Cuando llego a la oficina subo por la escalera (miento, a veces tomo el elevador) los cuatro niveles que me separan de la calle en la que tantos atracos se ven y gente pidiendo limosna o indigentes cagando. Es un desastre el paí­s, la ciudad sobre todo, por eso cuando subo veo por la ventana el cielo, la gente que pasa, los carros, el polvo empujado por el viento que se lleva la inmundicia a otro lado lejos de mi vista. Ayer mataron al maestro Quiroga. Lo asesinaron de vario balazos, como si hubiera necesitado plomo para ser un individuo de peso. A veces creo que eso piensan los sicarios que brotan en este paí­s como lo hacen las flores en primavera.
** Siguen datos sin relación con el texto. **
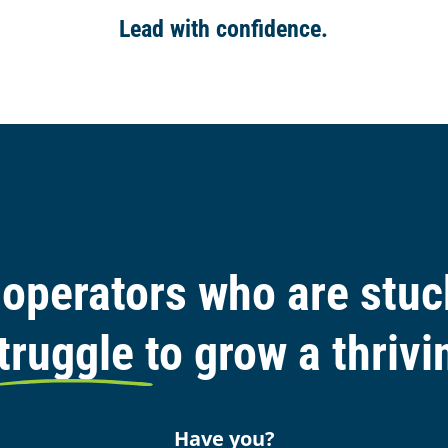
Lead with confidence.
operators who are stuck
truggle to grow a thriv
Have you?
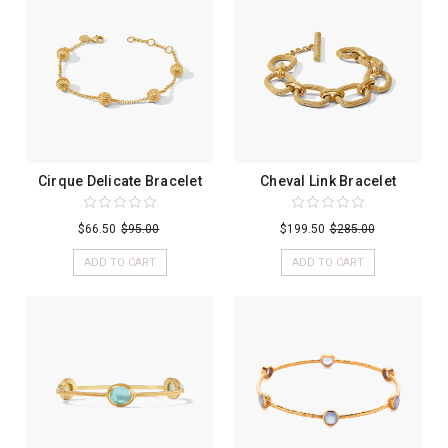
Cirque Delicate Bracelet
Cheval Link Bracelet
$66.50
$95.00
$199.50
$285.00
ADD TO CART
ADD TO CART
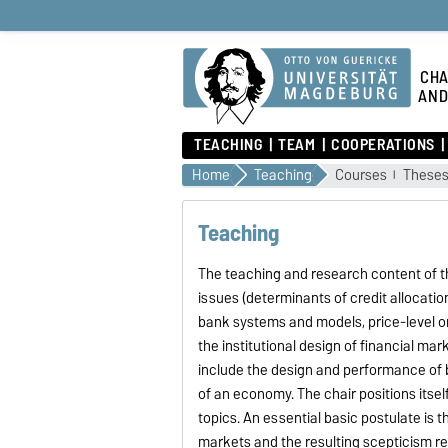
CHA
AND
TEACHING
TEAM
COOPERATIONS
Home
Teaching
Courses
These
Teaching
The teaching and research content of 
issues (determinants of credit allocati
bank systems and models, price-level or
the institutional design of financial mar
include the design and performance of
of an economy. The chair positions itse
topics. An essential basic postulate is 
markets and the resulting scepticism reg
Entonces me siento a escribir, pero no cosas de trabajo sino de la vida, porque me sirve de desahogo escupir todas estas monstruosidades que se dan en este paí­s del tercer mudo (a veces pienso que es del cuarto) en el que me ha tocado vivir. Pero ayer también ganó el Real, ese equipo de España tantas veces campeón y Federer, el tenista mejor pagado del mundo. A ver cuándo gana nuestra selección de fútbol.
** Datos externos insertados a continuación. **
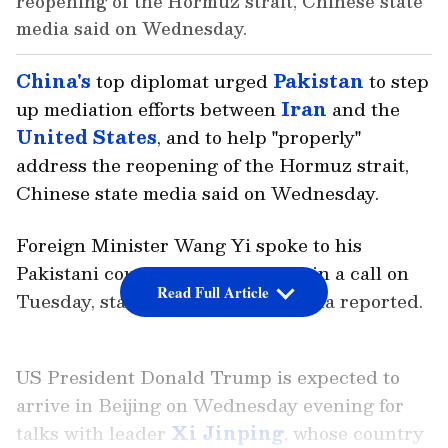
reopening of the Hormuz strait, Chinese state
media said on Wednesday.
China's
top diplomat urged
Pakistan
to step
up mediation efforts between
Iran
and the
United States
, and to help "properly"
address the reopening of the Hormuz strait,
Chinese state media said on Wednesday.
Foreign Minister Wang Yi spoke to his
Pakistani counterpart Ishaq Dar in a call on
Read Full Article
Tuesday, state news agency Xinhua reported.
US President Donald Trump is expected to
arrive in Beijing on Wednesday evening for
talks with leader
Xi Jinping
, whose country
Pedro Pablo lee en el periódico que el criminal que mató dos niñas después de violarlas, deja la prisión por falta de pruebas y algunos centavos que (supone) ha de haber recibido el juez que emitió el fallo. Los tribunales de justicia se han corrompido de tal manera que los inocentes resultan culpables y los asesinos salen libres por falta de pruebas. Claro, si hacen algo contra los malhechores los ataca el Procurador de los Derechos Humanos. ¿Cómo es que van a matar un delincuente? Ellos tienen derecho a la vida. Pedro Pablo deja el periódico y prende la tele. A lo mejor dan una buena pelí­cula.
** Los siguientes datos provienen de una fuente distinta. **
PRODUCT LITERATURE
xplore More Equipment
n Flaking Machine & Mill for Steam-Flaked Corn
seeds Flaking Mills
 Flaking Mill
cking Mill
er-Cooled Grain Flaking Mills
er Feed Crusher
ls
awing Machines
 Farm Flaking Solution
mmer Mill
Cuando me siento a ver televisión, no me gusta que me interrumpan. Sobre todo si se trata de pelí­culas de detectives o de miedo, de esas que te mantienen en tensión todo el tiempo. Y más si dan buenos anuncios: cómo rebajar de peso sin problemas, como ser bella (las modelos que sacan son exquisitas), cómo evitar el mal olor de las axilas… Cuando llega la hora del noticiario me apresto para ver cuántos muertos adornan la noche, qué accidentes han habido, cómo está de cara la vida, cuántos baches en las calles y carreteras, los desastres naturales, a quiénes agarraron presos, la calidad de las estafas, en fin, ese rosario de calamidades que les cuento. Por eso durante el dí­a no veo noticias, ni las oigo, porque tengo que pasarla tranquilo. Mejor platico de fútbol, de concursos de belleza o cualquier otra pendejada. Los muertos son los muertos y la vida es la vida.

Pedro Pablo, deprimido por las noticias de la noche, llega a la oficina. Oye el ronroneo de siempre que provocan los compañeros que comentan las noticias, los gritos de las compañeras que quieren llamar la atención, ve la oficina del jefe con la puerta cerrada, su máquina que espera la trabaje, la señora de la limpieza con el ceño fruncido que jala el trapeador. Hablan de las mismas noticias que él vio en el noticiario de la noche, de las calamidades del paí­s y el resultado del fútbol. Más de lo mismo. Se levanta de su escritorio, toma rumbo a la ventana, la abre y ve pasar un carro. Y uno que otro peatón.